On January 11, Aater and I attended Data Day Texas 2014 here in Austin. Sponsored by Geek Austin, it was such a great event that I thought I’d share some highlights. Data Day Texas holds special significance for Flux7 Labs because it was at Data Day 2013 that we made our first presentation, when Aater gave a talk on the role of microservers in big data, which you can find here. What I like the most about this conference is that it provides a perfect balance between technical depth and high-level theory that appeals to everyone. Another great thing about it is that, in addition to presentations on a wide array of topics, you get to meet and talk with a broad spectrum of cutting-edge leaders and innovators in the field. It was also great getting to meet and exchange ideas with many of our Austin network friends, people we know both personally and by reputation, but with whom we don’t often get time to hang out in our everyday professional lives.
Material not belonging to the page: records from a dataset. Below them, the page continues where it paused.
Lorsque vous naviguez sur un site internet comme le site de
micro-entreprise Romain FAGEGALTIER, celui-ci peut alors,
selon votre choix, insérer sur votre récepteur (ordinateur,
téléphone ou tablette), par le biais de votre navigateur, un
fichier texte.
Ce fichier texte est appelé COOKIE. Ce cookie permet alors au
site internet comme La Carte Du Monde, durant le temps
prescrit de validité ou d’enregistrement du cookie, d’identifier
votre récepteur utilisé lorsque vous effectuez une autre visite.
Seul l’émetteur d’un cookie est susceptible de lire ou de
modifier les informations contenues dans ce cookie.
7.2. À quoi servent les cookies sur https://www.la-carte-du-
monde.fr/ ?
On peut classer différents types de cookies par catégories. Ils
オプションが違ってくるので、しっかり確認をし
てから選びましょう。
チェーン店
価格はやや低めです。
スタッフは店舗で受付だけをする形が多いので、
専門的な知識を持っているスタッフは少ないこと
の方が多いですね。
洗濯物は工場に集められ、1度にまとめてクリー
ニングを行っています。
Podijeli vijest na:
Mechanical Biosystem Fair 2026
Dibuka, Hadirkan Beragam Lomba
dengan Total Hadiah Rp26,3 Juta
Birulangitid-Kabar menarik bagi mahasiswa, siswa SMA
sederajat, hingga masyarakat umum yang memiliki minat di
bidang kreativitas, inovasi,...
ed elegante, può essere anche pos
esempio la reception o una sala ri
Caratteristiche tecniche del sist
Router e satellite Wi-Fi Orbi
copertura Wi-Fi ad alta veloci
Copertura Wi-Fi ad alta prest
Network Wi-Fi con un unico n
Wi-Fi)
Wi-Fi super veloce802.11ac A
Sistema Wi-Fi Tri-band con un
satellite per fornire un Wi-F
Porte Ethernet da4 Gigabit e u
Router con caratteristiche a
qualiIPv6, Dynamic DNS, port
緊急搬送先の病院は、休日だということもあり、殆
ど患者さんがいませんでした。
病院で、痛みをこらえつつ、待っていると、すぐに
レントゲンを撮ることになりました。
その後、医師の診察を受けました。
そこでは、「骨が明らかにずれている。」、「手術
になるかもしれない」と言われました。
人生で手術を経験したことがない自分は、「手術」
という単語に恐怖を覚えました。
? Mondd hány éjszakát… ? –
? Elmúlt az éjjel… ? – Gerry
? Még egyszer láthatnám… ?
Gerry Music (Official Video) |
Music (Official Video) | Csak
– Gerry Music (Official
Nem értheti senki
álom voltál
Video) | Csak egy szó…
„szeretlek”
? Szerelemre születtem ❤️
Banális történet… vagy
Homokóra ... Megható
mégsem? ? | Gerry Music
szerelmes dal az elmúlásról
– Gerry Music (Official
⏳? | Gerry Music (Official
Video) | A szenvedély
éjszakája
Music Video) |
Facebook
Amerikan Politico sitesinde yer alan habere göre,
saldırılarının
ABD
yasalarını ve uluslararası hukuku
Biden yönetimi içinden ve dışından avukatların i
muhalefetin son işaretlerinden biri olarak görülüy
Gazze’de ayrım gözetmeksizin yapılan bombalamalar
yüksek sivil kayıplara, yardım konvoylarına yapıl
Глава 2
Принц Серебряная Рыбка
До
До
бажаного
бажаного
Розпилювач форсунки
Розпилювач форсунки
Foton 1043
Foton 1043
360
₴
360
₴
It’s inspiring and rejuvenating to step back from foci on our own work and to hear what others are thinking about and working on. This year’s keynote was delivered by Paco Nathan (@pacoid). Entitled “Data 2014: The Big Picture”, Nathan covered a variety of topics, from how playing Minecraft has taught his daughter enough to be a Linux sysadmin to how our schools are failing to educate students in the particular fields of math that are most relevant to the 21st century. For instance, current engineering curricula is placing primary emphasis on calculus when in fact it’s graph theory and linear algebra that’s most needed today. He also described the big data processing pipeline from beginning to end, explaining current trends toward functional programming.